##### Supplied material
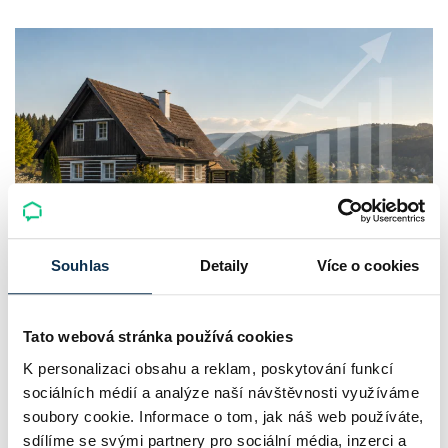
Souhlas
Detaily
Více o cookies
Chaty a chalupy v ČR zdražují, nabídka
klesá a trh zrychluje
Tato webová stránka používá cookies
Český trh rekreačních nemovitostí letos ukazuje nečekanou
K personalizaci obsahu a reklam, poskytování funkcí
odolnost. Chaty a chalupy podle čerstvých dat za poslední
sociálních médií a analýze naší návštěvnosti využíváme
2 roky zdražily o 21,8 %, zároveň ale výrazně ubylo nabídek
soubory cookie. Informace o tom, jak náš web používáte,
sdílíme se svými partnery pro sociální média, inzerci a
a prodejní tempo…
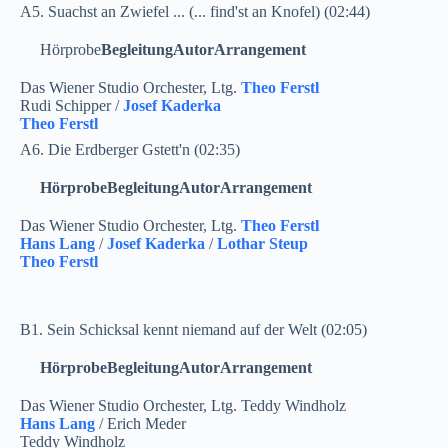
A5. Suachst an Zwiefel ... (... find'st an Knofel) (02:44)
Hörprobe
Begleitung
Autor
Arrangement
Das Wiener Studio Orchester, Ltg.
Theo Ferstl
Rudi Schipper /
Josef Kaderka
Theo Ferstl
A6. Die Erdberger Gstett'n (02:35)
Hörprobe
Begleitung
Autor
Arrangement
Das Wiener Studio Orchester, Ltg.
Theo Ferstl
Hans Lang
/
Josef Kaderka
/
Lothar Steup
Theo Ferstl
B1. Sein Schicksal kennt niemand auf der Welt (02:05)
Hörprobe
Begleitung
Autor
Arrangement
Das Wiener Studio Orchester, Ltg. Teddy Windholz
Hans Lang
/ Erich Meder
Teddy Windholz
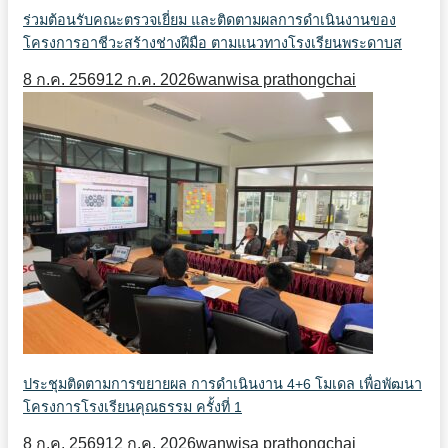
ร่วมต้อนรับคณะตรวจเยี่ยม และติดตามผลการดำเนินงานของ
โครงการอาชีวะสร้างช่างฝีมือ ตามแนวทางโรงเรียนพระดาบส
8 ก.ค. 2569
12 ก.ค. 2026
wanwisa prathongchai
ประชุมติดตามการขยายผล การดำเนินงาน 4+6 โมเดล เพื่อพัฒนา
โครงการโรงเรียนคุณธรรม ครั้งที่ 1
8 ก.ค. 2569
12 ก.ค. 2026
wanwisa prathongchai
##########
### Aim of the exercise
Word for word, retype all of the data above, but include no pictures.

### Written solution
Souhlas
Detaily
Více o cookies
Chaty a chalupy v ČR zdražují, nabídka
klesá a trh zrychluje
Tato webová stránka používá cookies
Český trh rekreačních nemovitostí letos ukazuje nečekanou
K personalizaci obsahu a reklam, poskytování funkcí
odolnost. Chaty a chalupy podle čerstvých dat za poslední
sociálních médií a analýze naší návštěvnosti využíváme
2 roky zdražily o 21,8 %, zároveň ale výrazně ubylo nabídek
soubory cookie. Informace o tom, jak náš web používáte,
sdílíme se svými partnery pro sociální média, inzerci a
a prodejní tempo…
A5. Suachst an Zwiefel ... (... find'st an Knofel) (02:44)
Hörprobe
Begleitung
Autor
Arrangement
Das Wiener Studio Orchester, Ltg.
Theo Ferstl
Rudi Schipper /
Josef Kaderka
Theo Ferstl
A6. Die Erdberger Gstett'n (02:35)
Hörprobe
Begleitung
Autor
Arrangement
Das Wiener Studio Orchester, Ltg.
Theo Ferstl
Hans Lang
/
Josef Kaderka
/
Lothar Steup
Theo Ferstl
B1. Sein Schicksal kennt niemand auf der Welt (02:05)
Hörprobe
Begleitung
Autor
Arrangement
Das Wiener Studio Orchester, Ltg. Teddy Windholz
Hans Lang
/ Erich Meder
Teddy Windholz
ร่วมต้อนรับคณะตรวจเยี่ยม และติดตามผลการดำเนินงานของ
โครงการอาชีวะสร้างช่างฝีมือ ตามแนวทางโรงเรียนพระดาบส
8 ก.ค. 2569
12 ก.ค. 2026
wanwisa prathongchai
ประชุมติดตามการขยายผล การดำเนินงาน 4+6 โมเดล เพื่อพัฒนา
โครงการโรงเรียนคุณธรรม ครั้งที่ 1
8 ก.ค. 2569
12 ก.ค. 2026
wanwisa prathongchai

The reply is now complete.